ザック・ハンプルさん(左)から本塁打で通算3000安打を達成した際の記念ボールを受け取ったアレックス・ロドリゲス

 どんな道にも達人がいるものだ。7月3日にヤンキースタジアムで開かれた会見には驚かされた。アレックス・ロドリゲスの通算3000安打目となる本塁打ボールを客席でゲットし、返還に訪れたザック・ハンプルさん(37)。90年に初めて球場で投手にボールをプレゼントされてから、大リーグを計51球場で1200試合以上観戦。手にしたボールの数は8000球を超えるという。

 過去にはバリー・ボンズの通算724号本塁打や、今年のオールスター戦で史上初の2年連続MVPに輝いたトラウト(エンゼルス)のメジャー初本塁打も捕ったという。開場と同時に練習中のスタンドを駆けずり回り、試合中も座席についていることは一度もない。12年に東京ドームで行われたマリナーズ―アスレチックスの開幕戦でも来日し、練習球やファウルをかき集めて2試合で23球捕獲。自己申告の最多記録は1試合で36球だ。
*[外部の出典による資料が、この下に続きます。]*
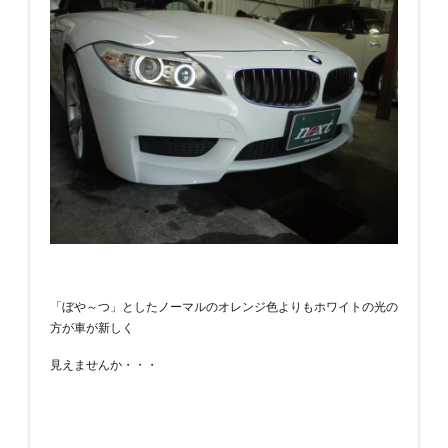
「ぼや～つ」としたノーマルのオレンジ色よりもホワイトの光の
方が車が新しく
見えませんか・・・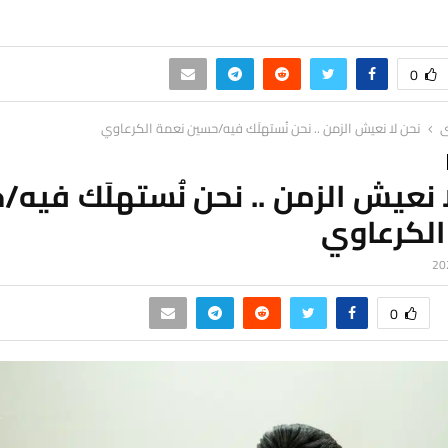
0
ى
نحن لا نعيش الزمن .. نحن نُستهلَك فيه/حسين نعمة الكرعاوي
 نعيش الزمن .. نحن نُستهلَك فيه
الكرعاوي
0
 すでにボール捕獲指南書を3冊も上梓しているハンプルさんが、会見で明かした秘策をいくつか並べてみよう。

 「ゴロを打たせるタイプの投手の時は、一塁線や三塁線の最前列に行き、ファウルボールを狙う。手を伸ばして拾えるし、ボールボーイやコーチがくれる時もある」

 「90マイル後半(150キロ台後半)の速球投手なら、ネット裏に移動してファウルボールを狙う」

 「カバンには両チームのユニホーム、帽子を入れて、練習中のチームのものに着替える」

 「外国人選手には、その選手の母国語で“ボールをください”とねだる。スペイン語や日本語は必修科目だ」などなど。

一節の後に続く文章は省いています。